夜殷看看四周确信这里应该正是他家附近的桦树林,心里感慨万千,还以为自己要在那个黑黢黢的地方呆上一辈子那么久了。
浑身被冻得僵硬,夜殷几乎快要感觉不到自己的双手。
“是我疏忽了。”夜殷懊恼,他搓搓手朝手心里哈了口热气,看这周遭的景色他应该是回到至冬了。
怪他粗心又愚蠢,不该忽视这么显而易见的问题。
夜殷揣着小手坐在树桩上,他现在路也走不动,头还很晕,而且如果没感觉错的话,他应该还发烧了,摸了摸脸上的温度,烫得吓人。

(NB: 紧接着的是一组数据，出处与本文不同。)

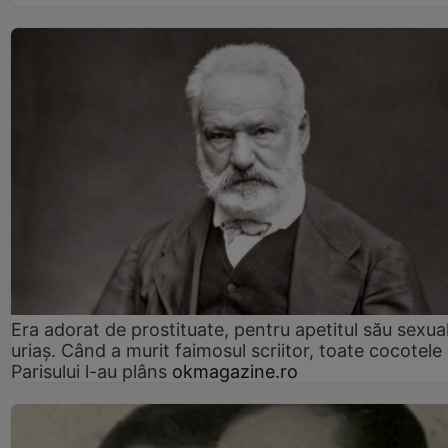
Era adorat de prostituate, pentru apetitul său sexua
uriaș. Când a murit faimosul scriitor, toate cocotele
Parisului l-au plâns
okmagazine.ro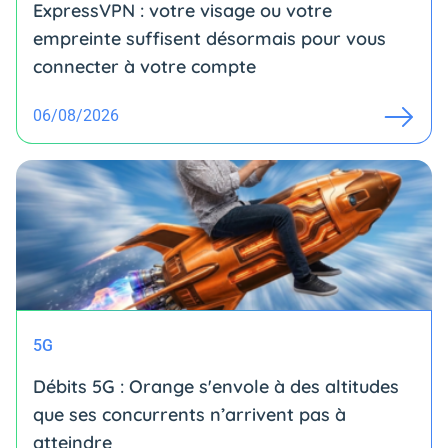
ExpressVPN : votre visage ou votre
empreinte suffisent désormais pour vous
connecter à votre compte
06/08/2026
5G
Débits 5G : Orange s'envole à des altitudes
que ses concurrents n’arrivent pas à
atteindre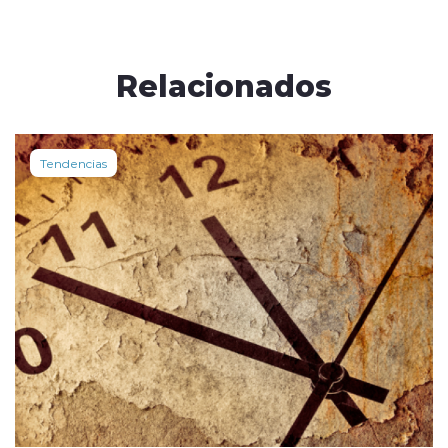
Relacionados
Tendencias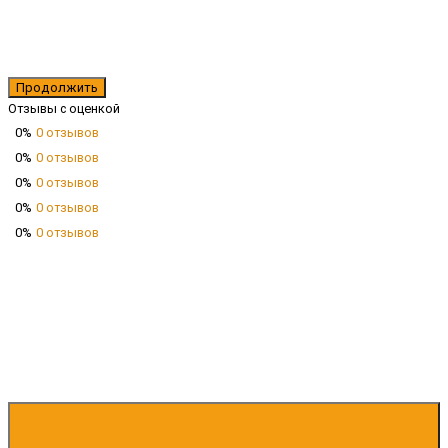
Продолжить
Отзывы с оценкой
0%
0 отзывов
0%
0 отзывов
0%
0 отзывов
0%
0 отзывов
0%
0 отзывов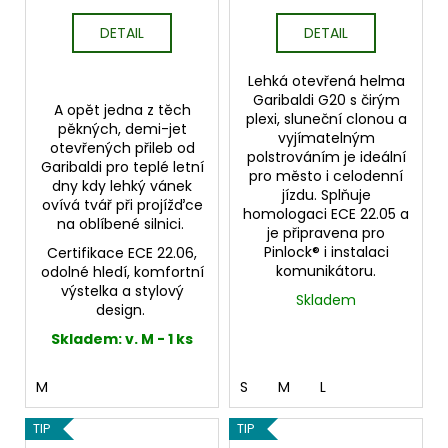
DETAIL
DETAIL
Lehká otevřená helma
Garibaldi G20 s čirým
A opět jedna z těch
plexi, sluneční clonou a
pěkných, demi-jet
vyjímatelným
otevřených přileb od
polstrováním je ideální
Garibaldi pro teplé letní
pro město i celodenní
dny kdy lehký vánek
jízdu. Splňuje
ovívá tvář při projížďce
homologaci ECE 22.05 a
na oblíbené silnici.
je připravena pro
Pinlock® i instalaci
Certifikace ECE 22.06,
komunikátoru.
odolné hledí, komfortní
výstelka a stylový
Skladem
design.
Skladem: v. M - 1 ks
M
S
M
L
TIP
TIP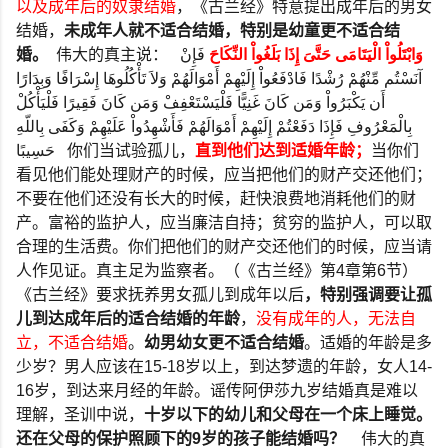
以及成年后的奴隶结婚
，《古兰经》特意提出成年后的男女
结婚，
未成年人就不适合结婚，特别是幼童更不适合结
婚。
伟大的真主说：
فَإِنْ
وَابْتَلُواْ الْيَتَامَى حَتَّىَ إِذَا بَلَغُواْ النِّكَاحَ
آنَسْتُم مِّنْهُمْ رُشْدًا فَادْفَعُواْ إِلَيْهِمْ أَمْوَالَهُمْ وَلاَ تَأْكُلُوهَا إِسْرَافًا وَبِدَارًا
أَن يَكْبَرُواْ وَمَن كَانَ غَنِيًّا فَلْيَسْتَعْفِفْ وَمَن كَانَ فَقِيرًا فَلْيَأْكُلْ
بِالْمَعْرُوفِ فَإِذَا دَفَعْتُمْ إِلَيْهِمْ أَمْوَالَهُمْ فَأَشْهِدُواْ عَلَيْهِمْ وَكَفَى بِاللّهِ
حَسِيبًا
你们当试验孤儿，
直到他们达到适婚年龄；
当你们
看见他们能处理财产的时候，应当把他们的财产交还他们；
不要在他们还没有长大的时候，赶快浪费地消耗他们的财
产。富裕的监护人，应当廉洁自持；贫穷的监护人，可以取
合理的生活费。你们把他们的财产交还他们的时候，应当请
人作见证。真主足为监察者。（《古兰经》第
4
章第
6
节）
《古兰经》要求抚养男女孤儿到成年以后
，特别强调要让孤
儿到达成年后的适合结婚的年龄
，
没有成年的人，无法自
立，不适合结婚
。
幼男幼女更不适合结婚
。适婚的年龄是多
少岁？男人应该在
15-18
岁以上，到达梦遗的年龄，女人
14-
16
岁，到达来月经的年龄。谣传阿伊莎九岁结婚真是难以
理解，圣训中说，
十岁以下的幼儿和父母在一个床上睡觉。
还在父母的保护照顾下的
9
岁的孩子能结婚吗？
伟大的真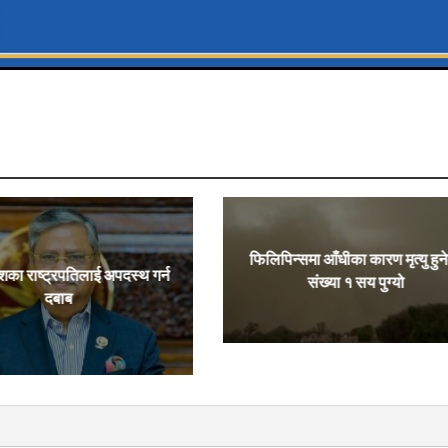
फिलिपिन्समा आँधीका कारण मृत्यु हुन
शका राष्ट्रपतिलाई अपदस्थ गर्न
संख्या १ सय पुग्यो
दबाब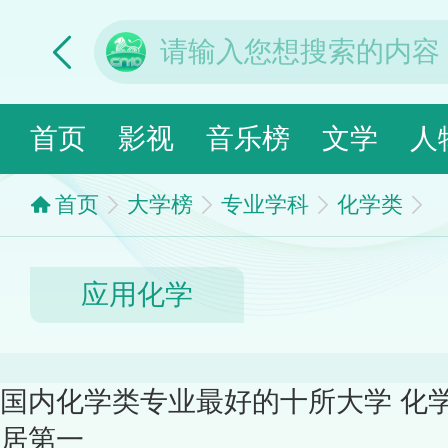
首页
影视
音乐榜
文学
人
首页
大学榜
专业学科
化学类
应用化学
国内化学类专业最好的十所大学 化
居第一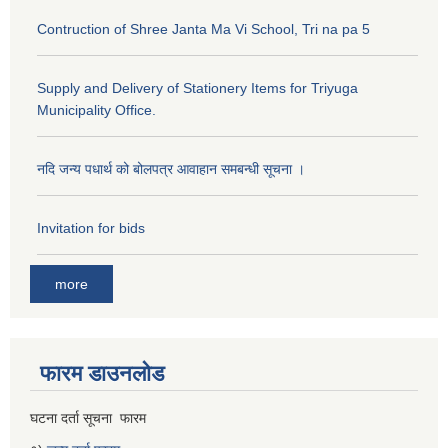
Contruction of Shree Janta Ma Vi School, Tri na pa 5
Supply and Delivery of Stationery Items for Triyuga
Municipality Office.
नदि जन्य पधार्थ को बोलपत्र आवाहान समबन्धी सूचना ।
Invitation for bids
more
फारम डाउनलोड
घटना दर्ता सूचना फारम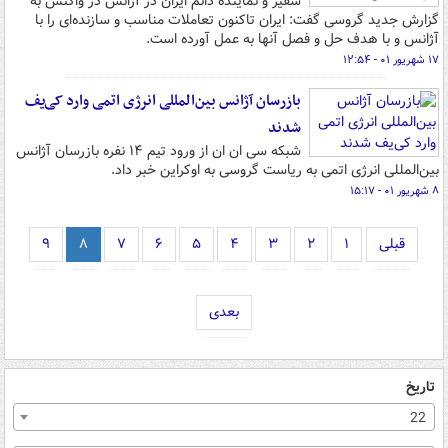
سفیر و نماینده دائم ایران در آژانس در واکنش به
گزارش جدید گروسی گفت: ایران تاکنون تعاملات مناسب و سازنده‌ای را با
آژانس و با هدف حل و فصل آنها به عمل آورده است.
۱۷ شهریور ۰۱ - ۱۲:۵۴
بازرسان آژانس بین‌المللی انرژی اتمی وارد کی‌یف
شدند
شبکه سی ان ان از ورود تیم ۱۴ نفره بازرسان آژانس
بین‌المللی انرژی اتمی به ریاست گروسی به اوکراین خبر داد.
۸ شهریور ۰۱ - ۱۵:۱۷
قبلی
۱
۲
۳
۴
۵
۶
۷
۸
۹
بعدی
تاریخ
22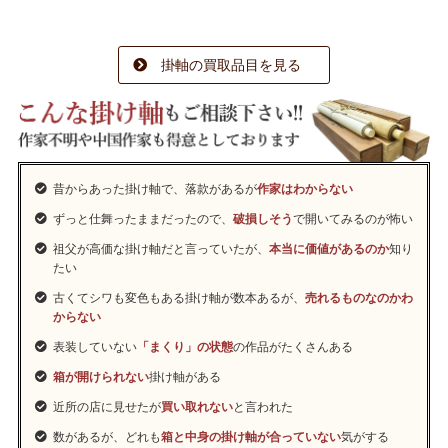
掛軸の買取品目を見る
昔からあった掛け軸で、落款があるが
作家はわからない
ずっと仕舞ったままだったので、
破損しそう
で開いてみるのが怖い
祖父が高価な掛け軸だと言っていたが、
本当に価値があるのか
知り
たい
古くてシワも変色もある掛け軸が数本あるが、
売れるものなのかわ
からない
表装していない
「まくり」の状態
の作品がたくさんある
箱が開けられない
掛け軸がある
近所の店に見せたが
買い取れない
と言われた
数があるが、どれも
箱と中身の掛け軸が合っていない
気がする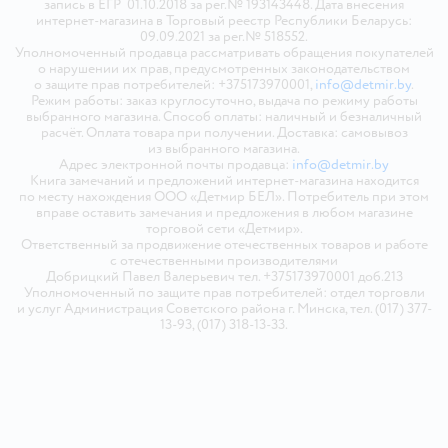
запись в ЕГР 01.10.2018 за рег.№ 193143448. Дата внесения
интернет-магазина в Торговый реестр Республики Беларусь:
09.09.2021 за рег.№ 518552.
Уполномоченный продавца рассматривать обращения покупателей
о нарушении их прав, предусмотренных законодательством
о защите прав потребителей: +375173970001,
info@detmir.by
.
Режим работы: заказ круглосуточно, выдача по режиму работы
выбранного магазина. Способ оплаты: наличный и безналичный
расчёт. Оплата товара при получении. Доставка: самовывоз
из выбранного магазина.
Адрес электронной почты продавца:
info@detmir.by
Книга замечаний и предложений интернет-магазина находится
по месту нахождения ООО «Детмир БЕЛ». Потребитель при этом
вправе оставить замечания и предложения в любом магазине
торговой сети «Детмир».
Ответственный за продвижение отечественных товаров и работе
с отечественными производителями
Добрицкий Павел Валерьевич тел. +375173970001 доб.213
Уполномоченный по защите прав потребителей: отдел торговли
и услуг Администрация Советского района г. Минска, тел. (017) 377-
13-93, (017) 318-13-33.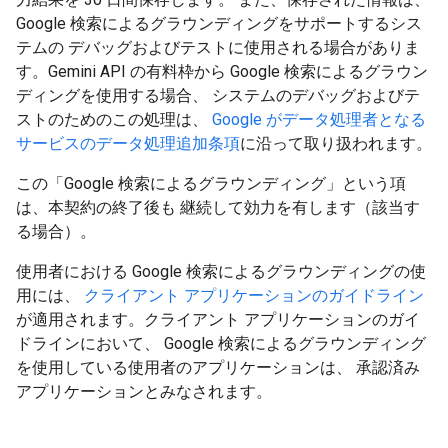
Google 検索によるグラウンディングをサポートするシス
テムの デバッグおよびテストに使用される場合がありま
す。Gemini API の有料枠から Google 検索によるグラウン
ディングを使用する場合、 システムのデバッグおよびテ
ストのためのこの処理は、
Google がデータ処理者となる
サービスのデータ処理追加条項
に沿って取り扱われます。
この「Google 検索によるグラウンディング」という項
は、本契約の終了後も 継続して効力を有します（該当す
る場合）。
使用者における Google 検索によるグラウンディングの使
用には、
クライアント アプリケーションのガイドライン
が適用されます。クライアント アプリケーションのガイ
ドラインにおいて、 Google 検索によるグラウンディング
を使用している使用者のアプリケーションは、 承認済み
アプリケーションとみなされます。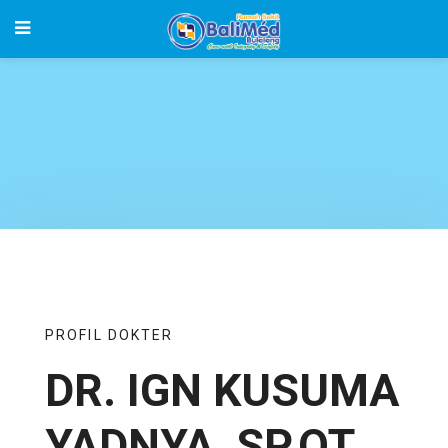
PROFIL DOKTER
DR. IGN KUSUMA
YADNYA, SP.OT.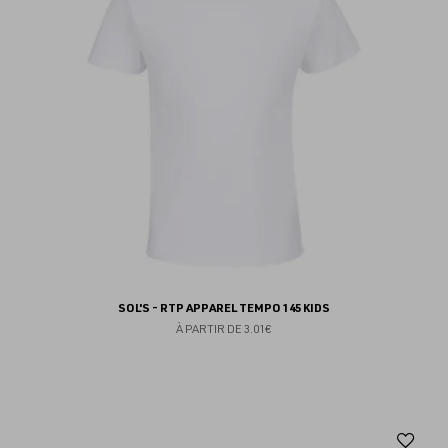
fav
SOL'S - RTP APPAREL TEMPO 145 KIDS
À PARTIR DE
3.01€
Aj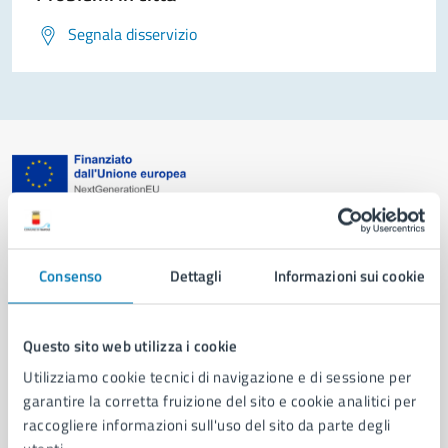
Segnala disservizio
Comune di Napoli
Consenso
Dettagli
Informazioni sui cookie
AMMINISTRAZIONE
Aree amministrative
Organi di governo
Questo sito web utilizza i cookie
Municipalità
Utilizziamo cookie tecnici di navigazione e di sessione per
Uffici
garantire la corretta fruizione del sito e cookie analitici per
Enti e fondazioni
raccogliere informazioni sull'uso del sito da parte degli
Politici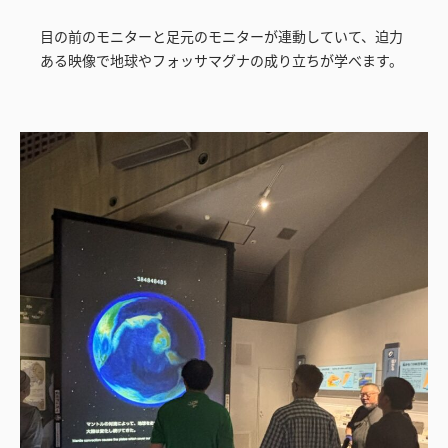
目の前のモニターと足元のモニターが連動していて、迫力
ある映像で地球やフォッサマグナの成り立ちが学べます。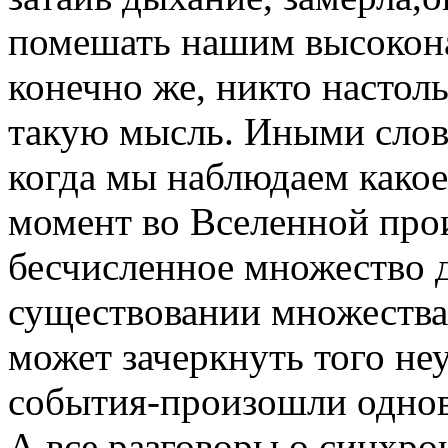
помешать нашим высокона
конечно же, никто настоль
такую мысль. Иными слова
когда мы наблюдаем какое
момент во Вселенной про
бесчисленное множество д
существовании множества 
может зачеркнуть того не
события-произошли одно
А все разговоры о синхр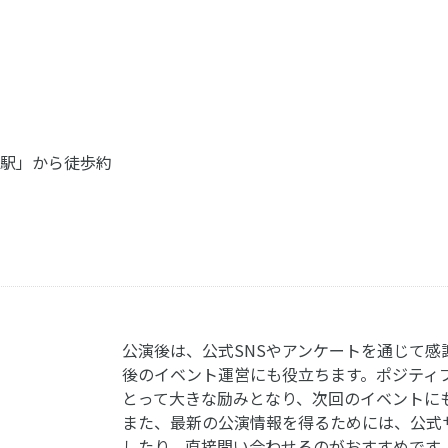
町駅」から徒歩約
公演後は、公式SNSやアンケートを通じて感
後のイベント運営にも役立ちます。ポジティ
とって大きな励みとなり、次回のイベントに
また、最新の公演情報を得るためには、公式
したり、直接問い合わせるのがおすすめです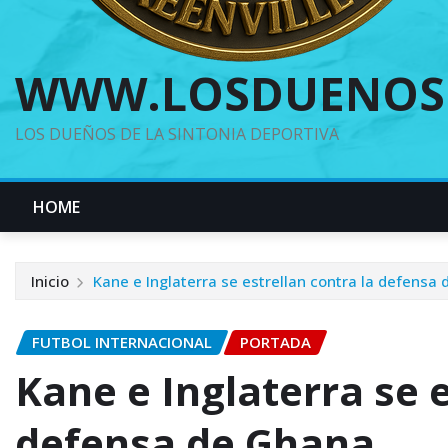
WWW.LOSDUENOS
LOS DUEÑOS DE LA SINTONIA DEPORTIVA
HOME
Inicio
Kane e Inglaterra se estrellan contra la defensa
FUTBOL INTERNACIONAL
PORTADA
Kane e Inglaterra se e
defensa de Ghana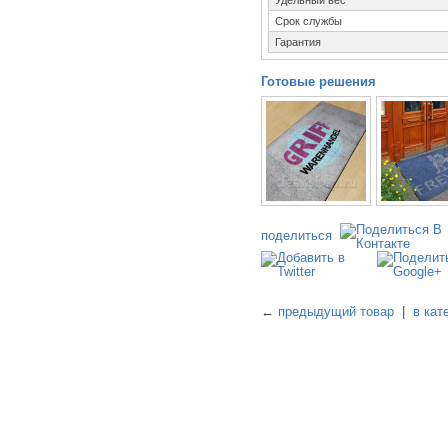
Удельный вес
Срок службы
Гарантия
Готовые решения
поделиться
←
предыдущий товар
|
в кат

他的身上本就因贫血在疼,脑袋还因发烧也开始痛个不停。
小小的孩子窝在湿漉漉的棉袄里看了看天色,已是傍晚,入夜后的郊外不仅要下大雪,很可能还会有狼群活动。
他清楚他得尽快回家,可他的腿软绵绵的完全使不上劲。
夜殷急得不行,但也无可奈何,不知道他消失了多久,他担心家里的花,更担心错过与阿贾克斯一家的约定。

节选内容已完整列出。